Laech, Physicker, Leech: Generally, a practitioner of Roman medicine. Leaches, salves, ointments, unguents, and caurterization, perhaps some stitching of lacerations (via thread or ant heads)

Barber: Bloodletting, some surgery, dentistry, and often potions. Plus hair and beard trimming.

Chirurgeon/Chiurgeon, Surgeon: Bone setting, bullet and arrow removal, cauterization, possibly some potions.

Chymist/Chemist/Alchemist, Pharmacist: Toxins, drugs, some antidotes, potions.

Wisewoman, Geriffa, Witch: potions, herbs, ritual.

Clergy, Friars & Monastics: prayers, herbs, some Roman medicine, Ritual.

Wife or Mother: most nursing care was simply done by the women of the house.

Note that clergy in Historical Europe had various titles.... but turning to clergy was a common resort, and many clergy of both Roman and Greek pagan faiths, as well as a surprising number of Catholic Clergy, had some practical knowledge of healing. Hospital orders often included monks or friars with backgrounds in the various other fields.
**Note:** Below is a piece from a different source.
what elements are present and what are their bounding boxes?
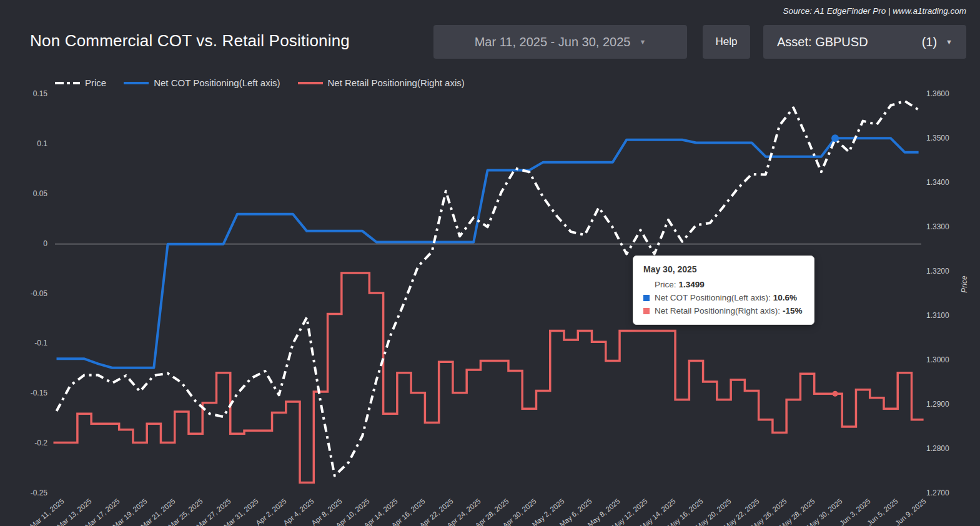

The one title that was almost unheard of: Medical Doctor. Until the renaissance, almost no colleges taught medicine. Doctor, being an academic title for one who has completed their licentiate/masters and fellowship (post masters instructional period), meant 10+ years of study in university (often from age 14). Even when medicine was taught, it was taught as part of a general arts degree, rather than a specific subject, and from Roman sources. With the early renaissance, and the Protestant Reformation, the Catholic ban on autopsy and dissection became far less often enforced, allowing many colleges to add Surgery to their list of specialties offered, and the Reformation lead also to such training being better than mere apprenticeship.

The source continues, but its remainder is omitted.